**DATA RECORDS**

##############################

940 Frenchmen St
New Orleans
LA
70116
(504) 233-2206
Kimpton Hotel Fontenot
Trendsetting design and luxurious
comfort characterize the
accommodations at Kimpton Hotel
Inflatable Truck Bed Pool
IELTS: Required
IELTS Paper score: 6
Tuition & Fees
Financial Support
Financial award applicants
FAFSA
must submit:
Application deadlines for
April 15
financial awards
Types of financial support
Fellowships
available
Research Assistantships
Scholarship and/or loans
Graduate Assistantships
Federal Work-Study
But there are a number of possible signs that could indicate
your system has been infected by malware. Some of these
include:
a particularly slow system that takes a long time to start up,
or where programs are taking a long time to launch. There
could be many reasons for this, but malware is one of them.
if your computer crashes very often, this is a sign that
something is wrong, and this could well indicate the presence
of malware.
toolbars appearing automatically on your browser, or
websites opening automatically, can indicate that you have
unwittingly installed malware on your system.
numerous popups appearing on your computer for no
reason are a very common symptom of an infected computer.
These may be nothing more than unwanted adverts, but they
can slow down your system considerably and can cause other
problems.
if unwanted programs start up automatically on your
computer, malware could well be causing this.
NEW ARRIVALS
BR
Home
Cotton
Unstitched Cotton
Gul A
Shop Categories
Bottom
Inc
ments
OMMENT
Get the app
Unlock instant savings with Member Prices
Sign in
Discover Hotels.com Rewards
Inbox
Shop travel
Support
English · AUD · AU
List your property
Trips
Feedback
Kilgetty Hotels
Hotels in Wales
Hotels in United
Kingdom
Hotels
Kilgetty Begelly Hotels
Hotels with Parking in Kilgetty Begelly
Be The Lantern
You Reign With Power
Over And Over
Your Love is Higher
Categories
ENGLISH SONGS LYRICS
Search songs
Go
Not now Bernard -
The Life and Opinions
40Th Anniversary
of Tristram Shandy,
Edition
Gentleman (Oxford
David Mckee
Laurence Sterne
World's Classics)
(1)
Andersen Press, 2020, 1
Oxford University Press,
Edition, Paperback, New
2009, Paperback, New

##############################

**ACTIVITY**
A complete, exact copy of the records is what is needed.

**EXERCISE ANSWER**
940 Frenchmen St
New Orleans
LA
70116
(504) 233-2206
Kimpton Hotel Fontenot
Trendsetting design and luxurious
comfort characterize the
accommodations at Kimpton Hotel
Inflatable Truck Bed Pool
IELTS: Required
IELTS Paper score: 6
Tuition & Fees
Financial Support
Financial award applicants
FAFSA
must submit:
Application deadlines for
April 15
financial awards
Types of financial support
Fellowships
available
Research Assistantships
Scholarship and/or loans
Graduate Assistantships
Federal Work-Study
But there are a number of possible signs that could indicate
your system has been infected by malware. Some of these
include:
a particularly slow system that takes a long time to start up,
or where programs are taking a long time to launch. There
could be many reasons for this, but malware is one of them.
if your computer crashes very often, this is a sign that
something is wrong, and this could well indicate the presence
of malware.
toolbars appearing automatically on your browser, or
websites opening automatically, can indicate that you have
unwittingly installed malware on your system.
numerous popups appearing on your computer for no
reason are a very common symptom of an infected computer.
These may be nothing more than unwanted adverts, but they
can slow down your system considerably and can cause other
problems.
if unwanted programs start up automatically on your
computer, malware could well be causing this.
NEW ARRIVALS
BR
Home
Cotton
Unstitched Cotton
Gul A
Shop Categories
Bottom
Inc
ments
OMMENT
Get the app
Unlock instant savings with Member Prices
Sign in
Discover Hotels.com Rewards
Inbox
Shop travel
Support
English · AUD · AU
List your property
Trips
Feedback
Kilgetty Hotels
Hotels in Wales
Hotels in United
Kingdom
Hotels
Kilgetty Begelly Hotels
Hotels with Parking in Kilgetty Begelly
Be The Lantern
You Reign With Power
Over And Over
Your Love is Higher
Categories
ENGLISH SONGS LYRICS
Search songs
Go
Not now Bernard -
The Life and Opinions
40Th Anniversary
of Tristram Shandy,
Edition
Gentleman (Oxford
David Mckee
Laurence Sterne
World's Classics)
(1)
Andersen Press, 2020, 1
Oxford University Press,
Edition, Paperback, New
2009, Paperback, New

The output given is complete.